This is a great film to introduce people with no previous knowledge of the story of the US Civil Rights Movement. It captures the drama, the deep-seatedness of racism in the US South, the violence of the white backlash, the dignity and the near-miraculous self-restraint of the non-violent Black Civil Rights campaigners. It doesn’t cover the whole history of the movement but focuses on a specific moment – the campaign leading up to the Voting Rights Act, including the eponymous march from Selma, Alabama to state capital Montgomery.

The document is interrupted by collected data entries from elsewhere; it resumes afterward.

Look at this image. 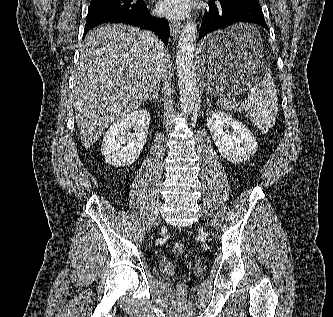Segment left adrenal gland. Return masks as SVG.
I'll use <instances>...</instances> for the list:
<instances>
[{
  "label": "left adrenal gland",
  "instance_id": "a2214340",
  "mask_svg": "<svg viewBox=\"0 0 333 317\" xmlns=\"http://www.w3.org/2000/svg\"><path fill=\"white\" fill-rule=\"evenodd\" d=\"M207 105H211L208 98L206 99V103L204 104V107H206Z\"/></svg>",
  "mask_w": 333,
  "mask_h": 317
}]
</instances>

It’s a drama not a documentary, and even though it’s not short it manages to touch on or hint at many of the issues. There is a brief reference to the divisions within the SNCC and between Martin Luther King’s SCLC and the SNCC – but we don’t really find out what this was about. We see that President LBJ is ostensibly sympathetic to King but keeps urging him to wait for voting rights – but we don’t see the extent to which LBJ was a prisoner of the pro-segregation Dixiecrats. In general LBJ seems to be vested with rather more dignity than he deserves. There is some stuff about MLK’s affairs and how the FBI tried to use illegally gathered surveillance of them to try to break up his marriage and thus harm the movement, but there is no attempt at any contemporary relevance – J Edgar Hoover just appears from time to time.

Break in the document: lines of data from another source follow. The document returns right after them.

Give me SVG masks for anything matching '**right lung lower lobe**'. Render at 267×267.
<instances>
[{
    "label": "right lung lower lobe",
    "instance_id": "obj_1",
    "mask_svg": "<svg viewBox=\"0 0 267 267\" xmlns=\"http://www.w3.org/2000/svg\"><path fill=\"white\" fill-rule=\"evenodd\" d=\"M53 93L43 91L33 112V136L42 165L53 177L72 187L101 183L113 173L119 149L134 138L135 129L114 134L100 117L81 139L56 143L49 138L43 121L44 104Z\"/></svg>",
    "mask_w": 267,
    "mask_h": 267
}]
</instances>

Tim Roth plays a menacing Governor George Wallace brilliantly, though the epilogue doesn’t mention that Wallace had a late-in-life reconversion to anti-racism (remarkably, Wallace had started out something of a liberal, unsuccessfully running in a Democratic Primary with NAACP backing against a KKK-endorsed candidate).
It’s a really good film with lots of great acting and direction (though occasional slushy music jars) and despite the length does not drag. But I’ve got two issues.
Firstly, it’s American, so it wants a happy ending. Therefore we have to see the Civil Rights Movement as a successful struggle. I saw this as part of a Journey to Justice event, preceded by rather good speeches by among others Chi Onwurah MP, Baroness Helena Kennedy and Baron Herman Ousely, the point of which is about learning from the experience of the movement.
But I’m not at all sure that movement did produce a happy ending, in the Hollywood sense. It seems mean and nasty to say that it delivered for a small education minority of the African-American community but left most of them behind. The quotation from Dorothy Zellner (a white radical SNCC staffer) "What they want is to let the Negro into the existing society, not to change it..." seems apposite to me. It’s not that nothing changed, but it didn’t get all fixed in the way that Hollywood wants to imply. This of course has implications for Journey to Justice, because co-option is one of the lessons that future radical movements need to learn about.
The other issue is even trickier, about the tactics and strategy of non-violence. The film doesn’t pull any punches about this. Some of the less pleasant characters in the film point out to King that he while he requires non-violence of his followers, he is relying on a violent response for his enemies. Later on in discussions with the SNCC activists he says much the same himself – when there was no violent backlash, the cameras went away and the tactic failed. King is shown as shocked and pained by the brutality meted out to his followers, but we can’t quite shake the feeling that at some level he must have been relieved and even pleased.